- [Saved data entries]

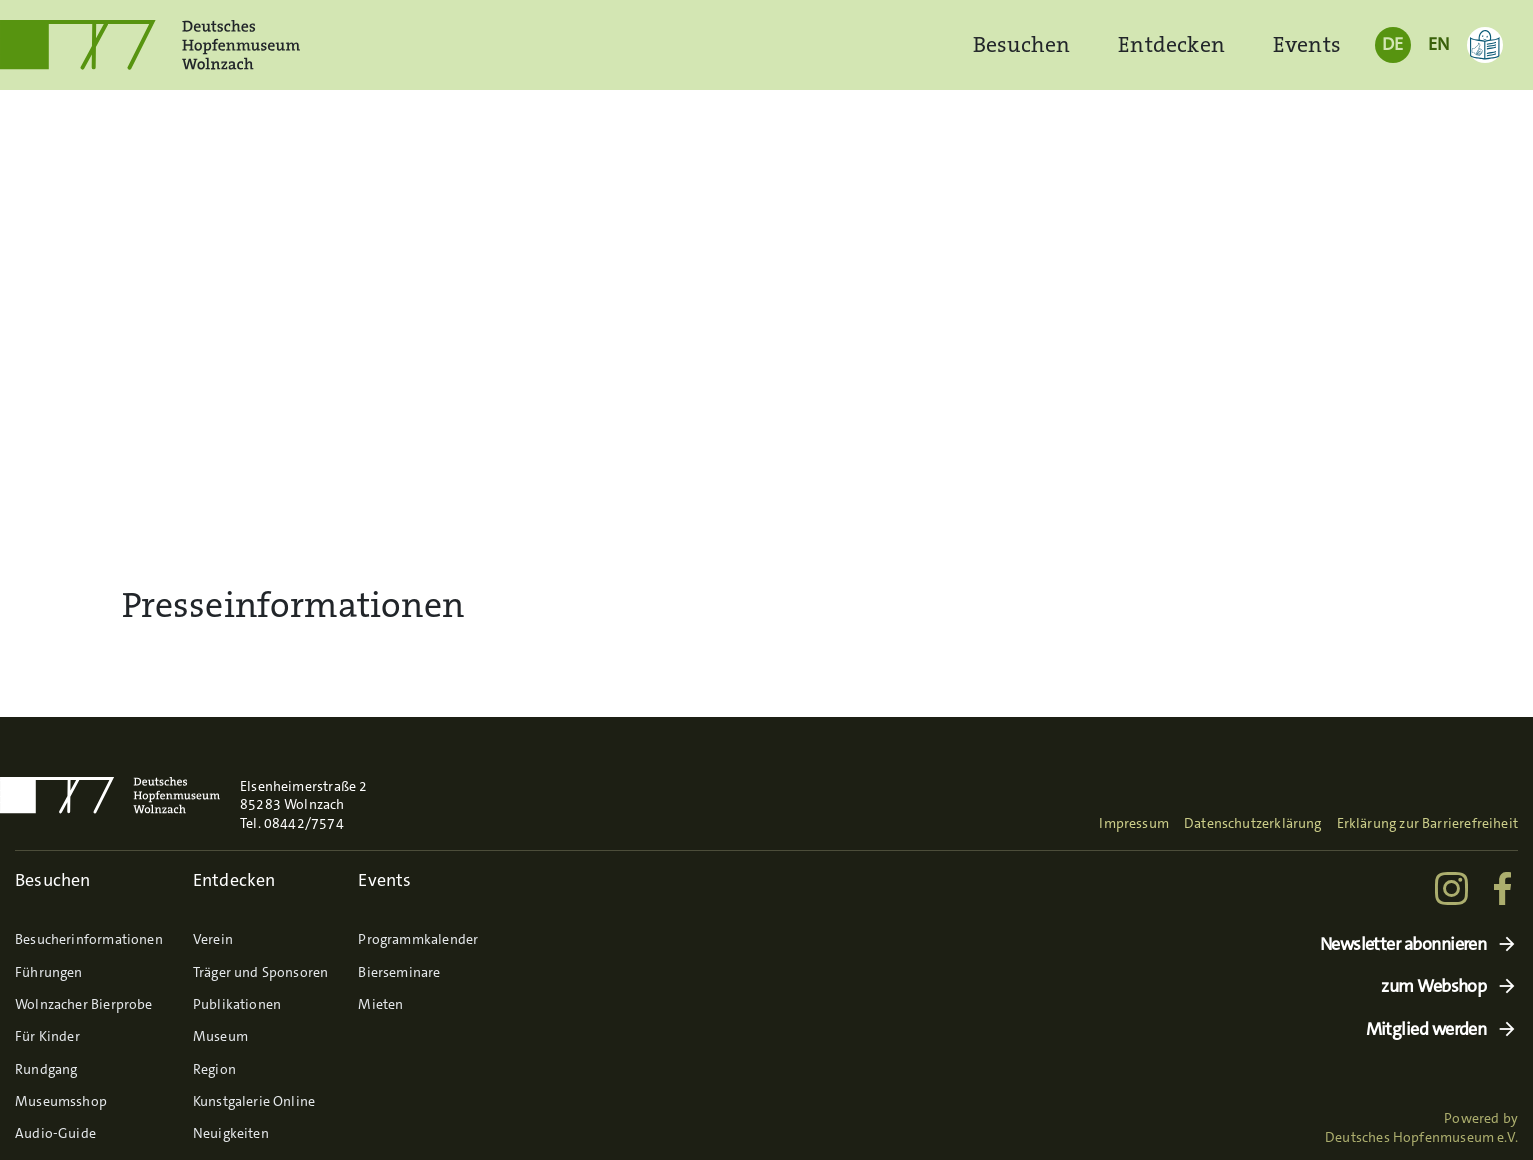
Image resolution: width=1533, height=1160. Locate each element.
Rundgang (46, 1069)
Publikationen (237, 1004)
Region (214, 1069)
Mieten (380, 1004)
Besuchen (1021, 44)
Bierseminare (399, 972)
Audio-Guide (55, 1133)
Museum (220, 1036)
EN (1438, 44)
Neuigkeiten (231, 1133)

- [TASK PROMPT] Pictures stay out; the records above are otherwise reproduced exactly.

- [TASK RESPONSE]
Image resolution: width=1533, height=1160. Locate each element.
Rundgang (46, 1069)
Publikationen (237, 1004)
Region (214, 1069)
Mieten (380, 1004)
Besuchen (1021, 44)
Bierseminare (399, 972)
Audio-Guide (55, 1133)
Museum (220, 1036)
EN (1438, 44)
Neuigkeiten (231, 1133)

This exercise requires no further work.